Music Coach
Requirements
Submit (via email) a tentative project proposal, including: team member names, brief description of project (a paragraph or so), the main technical challenges, milestones/tasks to accomplish this, the primary obstacles/concerns, how you propose to evaluate the outcome.
Team Memebers
- David Johnson
- Dianna Han
Idea description
Use the Nokia N900 as a music coach which can check if you are playing a note at the correct pitch, check if a note is played at the correct time and optionally may allow you to display sheet music from midi files as well as control the pace of performance with movements of the body. It will act both as a real time feedback mechanism alerting you of pitch and rhythm inaccuracies as you play the notes and give you an overall evaluation at the end of your performance. The pitch evaluation is especially useful for instruments which don't have discrete notes such as a cello, violin, trombone or even human voice whereas the rhythm evaluation is suitable for all instruments. Other additional features such as an instrument tuner and a metronome could be added with trivial software modification. It should also be possible to evaluate only pitch with no pre-loaded music score by checking how close a note is to its nearest discrete note. This would assume an advanced student that is playing notes with less than a quarter tone of inaccuracy or else it would rounding to a note which is different to the original intended note.

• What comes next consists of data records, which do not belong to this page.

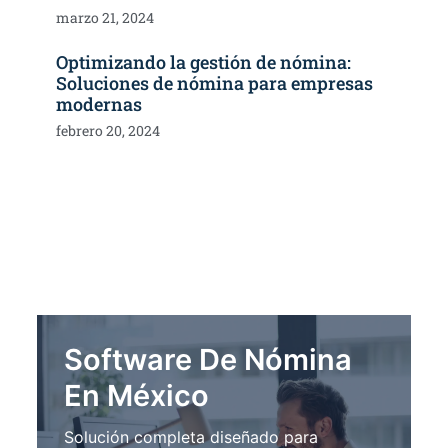
marzo 21, 2024
Optimizando la gestión de nómina:
Soluciones de nómina para empresas
modernas
febrero 20, 2024
Software De Nómina
En México
Solución completa diseñado para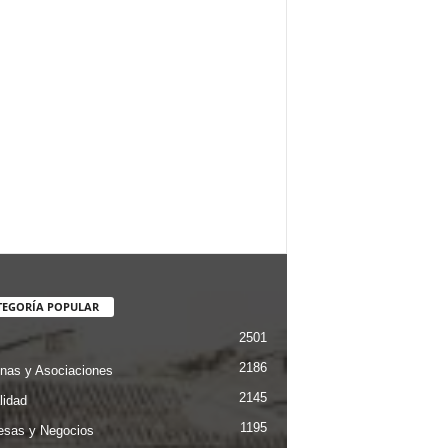
TEGORÍA POPULAR
2501
2186
nas y Asociaciones
2145
lidad
1195
sas y Negocios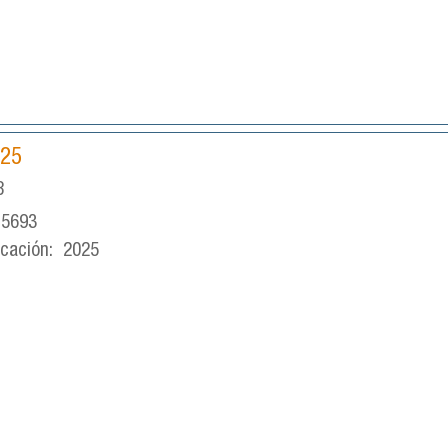
025
8
-5693
icación:
2025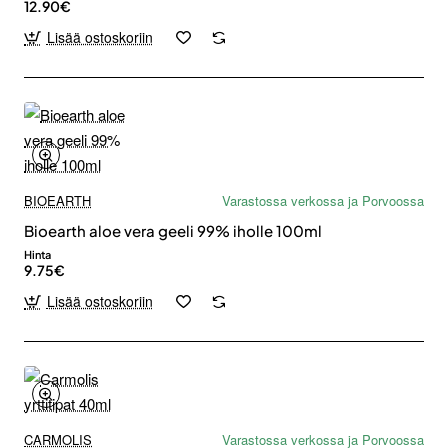
12.90€
Lisää ostoskoriin
BIOEARTH
Varastossa verkossa ja Porvoossa
Bioearth aloe vera geeli 99% iholle 100ml
Hinta
9.75€
Lisää ostoskoriin
CARMOLIS
Varastossa verkossa ja Porvoossa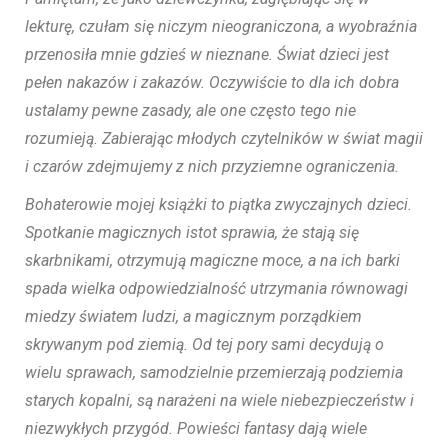
lekturę, czułam się niczym nieograniczona, a wyobraźnia
przenosiła mnie gdzieś w nieznane. Świat dzieci jest
pełen nakazów i zakazów. Oczywiście to dla ich dobra
ustalamy pewne zasady, ale one często tego nie
rozumieją. Zabierając młodych czytelników w świat magii
i czarów zdejmujemy z nich przyziemne ograniczenia.
Bohaterowie mojej książki to piątka zwyczajnych dzieci.
Spotkanie magicznych istot sprawia, że stają się
skarbnikami, otrzymują magiczne moce, a na ich barki
spada wielka odpowiedzialność utrzymania równowagi
miedzy światem ludzi, a magicznym porządkiem
skrywanym pod ziemią. Od tej pory sami decydują o
wielu sprawach, samodzielnie przemierzają podziemia
starych kopalni, są narażeni na wiele niebezpieczeństw i
niezwykłych przygód. Powieści fantasy dają wiele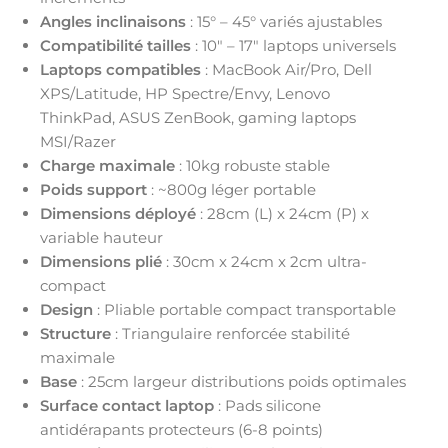
Angles inclinaisons
: 15° – 45° variés ajustables
Compatibilité tailles
: 10″ – 17″ laptops universels
Laptops compatibles
: MacBook Air/Pro, Dell
XPS/Latitude, HP Spectre/Envy, Lenovo
ThinkPad, ASUS ZenBook, gaming laptops
MSI/Razer
Charge maximale
: 10kg robuste stable
Poids support
: ~800g léger portable
Dimensions déployé
: 28cm (L) x 24cm (P) x
variable hauteur
Dimensions plié
: 30cm x 24cm x 2cm ultra-
compact
Design
: Pliable portable compact transportable
Structure
: Triangulaire renforcée stabilité
maximale
Base
: 25cm largeur distributions poids optimales
Surface contact laptop
: Pads silicone
antidérapants protecteurs (6-8 points)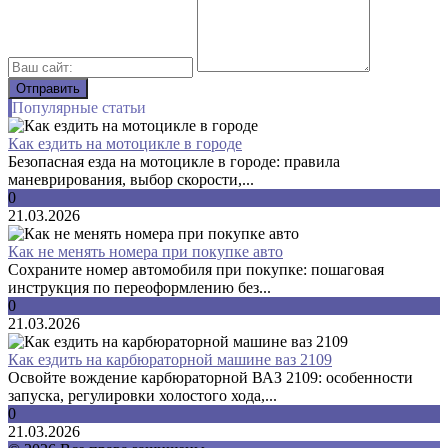
Популярные статьи
Как ездить на мотоцикле в городе
Безопасная езда на мотоцикле в городе: правила
маневрирования, выбор скорости,...
0
21.03.2026
Как не менять номера при покупке авто
Сохраните номер автомобиля при покупке: пошаговая
инструкция по переоформлению без...
0
21.03.2026
Как ездить на карбюраторной машине ваз 2109
Освойте вождение карбюраторной ВАЗ 2109: особенности
запуска, регулировки холостого хода,...
0
21.03.2026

Different feedback mechanisms will be explored. Visual feedback could use a compass like display where North and South represent a pitch that is above or below the correct note and the length of the arrow represents the fractional difference between the notes. East and West represents whether you played the note too early or too late and the length of a second arrow also represents the fractional difference. Audio feedback could also be explored by playing the correct note on the speaker in the case of a pre-loaded score and using beats in the note which get closer together the further the note is away from the correct note. This would be ideal as a training module for someone learning scales on a cello, for example.

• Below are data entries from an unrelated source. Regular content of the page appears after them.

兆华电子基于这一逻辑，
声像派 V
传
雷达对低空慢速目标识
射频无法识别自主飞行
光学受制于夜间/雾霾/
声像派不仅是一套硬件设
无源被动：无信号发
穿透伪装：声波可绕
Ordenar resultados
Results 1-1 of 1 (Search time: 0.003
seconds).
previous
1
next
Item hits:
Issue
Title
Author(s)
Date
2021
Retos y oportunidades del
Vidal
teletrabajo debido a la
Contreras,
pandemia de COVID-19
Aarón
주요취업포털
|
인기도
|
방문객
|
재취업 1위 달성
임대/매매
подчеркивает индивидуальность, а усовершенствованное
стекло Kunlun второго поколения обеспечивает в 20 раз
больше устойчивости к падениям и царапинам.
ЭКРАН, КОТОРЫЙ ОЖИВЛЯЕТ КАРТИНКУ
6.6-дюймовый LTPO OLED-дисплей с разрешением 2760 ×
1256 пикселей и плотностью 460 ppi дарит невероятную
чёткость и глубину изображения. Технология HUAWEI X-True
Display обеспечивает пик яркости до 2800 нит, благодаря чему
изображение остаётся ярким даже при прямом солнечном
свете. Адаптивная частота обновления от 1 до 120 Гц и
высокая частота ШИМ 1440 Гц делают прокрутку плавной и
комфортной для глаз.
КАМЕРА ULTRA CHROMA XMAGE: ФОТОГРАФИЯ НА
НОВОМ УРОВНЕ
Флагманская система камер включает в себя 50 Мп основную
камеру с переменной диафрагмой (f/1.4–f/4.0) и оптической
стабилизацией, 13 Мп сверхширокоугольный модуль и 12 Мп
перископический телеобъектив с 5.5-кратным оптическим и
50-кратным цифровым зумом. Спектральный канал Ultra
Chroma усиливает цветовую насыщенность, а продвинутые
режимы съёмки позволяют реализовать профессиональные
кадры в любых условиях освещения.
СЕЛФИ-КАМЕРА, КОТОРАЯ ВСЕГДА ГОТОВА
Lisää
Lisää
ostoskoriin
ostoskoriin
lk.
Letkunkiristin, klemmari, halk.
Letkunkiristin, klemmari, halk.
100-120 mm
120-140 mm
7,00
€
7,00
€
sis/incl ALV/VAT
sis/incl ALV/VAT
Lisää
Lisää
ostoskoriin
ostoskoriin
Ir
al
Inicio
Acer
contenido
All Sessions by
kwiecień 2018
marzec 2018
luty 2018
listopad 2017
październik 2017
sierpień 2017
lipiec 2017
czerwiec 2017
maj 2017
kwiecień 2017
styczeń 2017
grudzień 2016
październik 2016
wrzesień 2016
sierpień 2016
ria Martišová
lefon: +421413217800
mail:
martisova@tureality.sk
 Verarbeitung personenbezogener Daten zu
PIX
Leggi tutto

One problem with a pre-loaded score is making allowances for musical expressiveness. This comes in the form of slowing down and speeding up your performance in sections of the music as well as adding vibrato to a note in the case of stringed instruments and the human voice. A vibrato note is an oscillation which falls slightly below and slightly above a note. The accelerometer could be used to sense rhythm by monitoring swaying movements on the body, if the phone was strapped onto a person. For example if the phone was strapped to the head, faster rocking movements in the head would speed up the performance and slower rocking movements would slow the performance down. Allowing for vibrato can be done by calculating the average pitch of the performed note over a specific time window.
Main challenges
- Real-time processing of the audio input to recognise the frequency of a note.
- Different instruments have a range of timbre with transient harmonics which can dominate the fundamental frequency momentarily - the challenge will be to decide on an optimal time window to use for the pitch recognition. This challenge may simply limit the scope of instruments to ones which have a dominant fundamental from the attack to the decay of the note.

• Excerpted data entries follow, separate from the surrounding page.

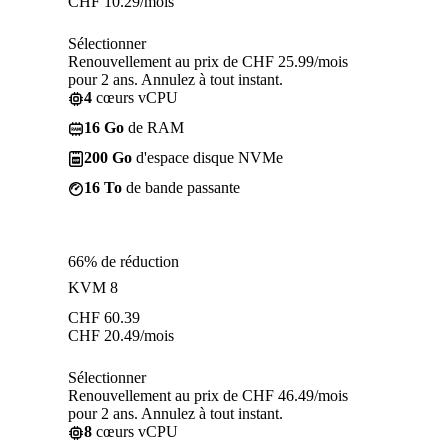
CHF
10.29
/mois
Sélectionner
Renouvellement au prix de CHF 25.99/mois
pour 2 ans. Annulez à tout instant.
4
cœurs vCPU
16 Go
de RAM
200 Go
d'espace disque NVMe
16 To
de bande passante
66% de réduction
KVM 8
CHF
60.39
CHF
20.49
/mois
Sélectionner
Renouvellement au prix de CHF 46.49/mois
pour 2 ans. Annulez à tout instant.
8
cœurs vCPU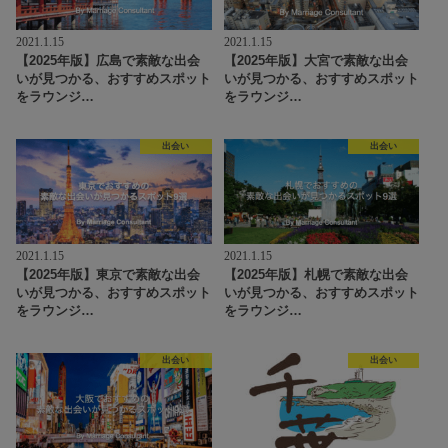
2021.1.15
2021.1.15
【2025年版】広島で素敵な出会
【2025年版】大宮で素敵な出会
いが見つかる、おすすめスポット
いが見つかる、おすすめスポット
をラウンジ…
をラウンジ…
出会い
出会い
2021.1.15
2021.1.15
【2025年版】東京で素敵な出会
【2025年版】札幌で素敵な出会
いが見つかる、おすすめスポット
いが見つかる、おすすめスポット
をラウンジ…
をラウンジ…
出会い
出会い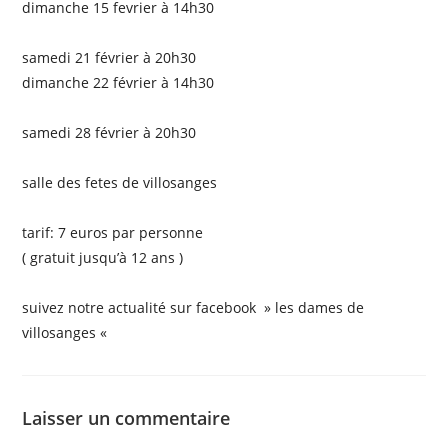
dimanche 15 fevrier à 14h30
samedi 21 février à 20h30
dimanche 22 février à 14h30
samedi 28 février à 20h30
salle des fetes de villosanges
tarif: 7 euros par personne
( gratuit jusqu’à 12 ans )
suivez notre actualité sur facebook » les dames de
villosanges «
Laisser un commentaire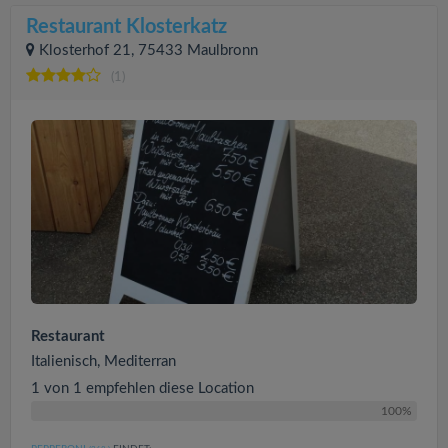
Restaurant Klosterkatz
Klosterhof 21, 75433 Maulbronn
(1)
Restaurant
Italienisch, Mediterran
1 von 1 empfehlen diese Location
100%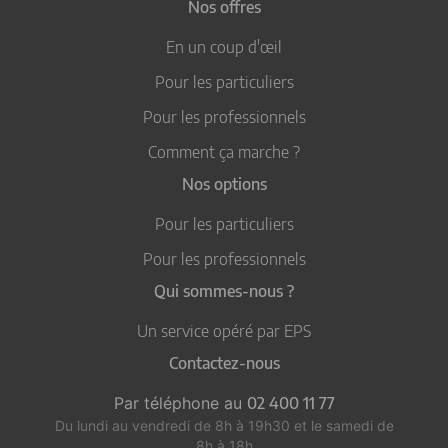
Nos offres
En un coup d'œil
Pour les particuliers
Pour les professionnels
Comment ça marche ?
Nos options
Pour les particuliers
Pour les professionnels
Qui sommes-nous ?
Un service opéré par EPS
Contactez-nous
Par téléphone au
02 400 11 77
Du lundi au vendredi de 8h à 19h30
et le samedi de
8h à 18h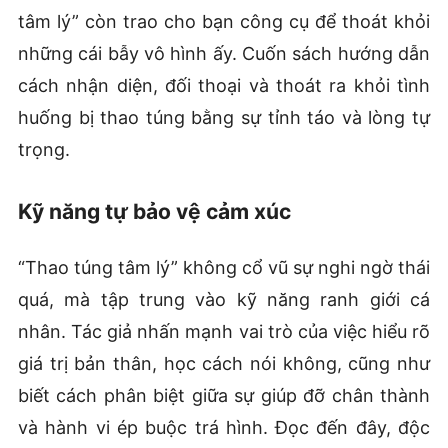
tâm lý” còn trao cho bạn công cụ để thoát khỏi
những cái bẫy vô hình ấy. Cuốn sách hướng dẫn
cách nhận diện, đối thoại và thoát ra khỏi tình
huống bị thao túng bằng sự tỉnh táo và lòng tự
trọng.
Kỹ năng tự bảo vệ cảm xúc
“Thao túng tâm lý” không cổ vũ sự nghi ngờ thái
quá, mà tập trung vào kỹ năng ranh giới cá
nhân. Tác giả nhấn mạnh vai trò của việc hiểu rõ
giá trị bản thân, học cách nói không, cũng như
biết cách phân biệt giữa sự giúp đỡ chân thành
và hành vi ép buộc trá hình. Đọc đến đây, độc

- Real-time feedback display. You want the performer to get feedback as quickly as possible for it to be useful but if this is too soon - it may be inaccurate, whereas if its too late it will be more accurate but less useful.
- If time permits, inferring rhythm from a trace of accelerometer inputs should not require the user to make movements of the body that would be unnatural. A gentle rocking of the head should be all that's required to alter the pace at which the pre-loaded music progresses.
Milestones
- Test some FFT code on a PC which can take as input - sample rate, number of bins and display the frequency of a single note on the screen
- Run some experiments which compare time from note attack to display vs note accuracy.
- Make use of some existing software which can read in a midi file and display the notes and reformat this for a Nokia N900 screen size.
- Experiment with comparing a midi file to a live performance in terms of pitch accuracy - find optimal time windows for calculating average pitch of performed note.
- Evaluate the accuracy of the attack and release times of the live performance with the start and stop times of the notes in the midi file. Make use of a metronome on the phone for the user to synchronise their performance.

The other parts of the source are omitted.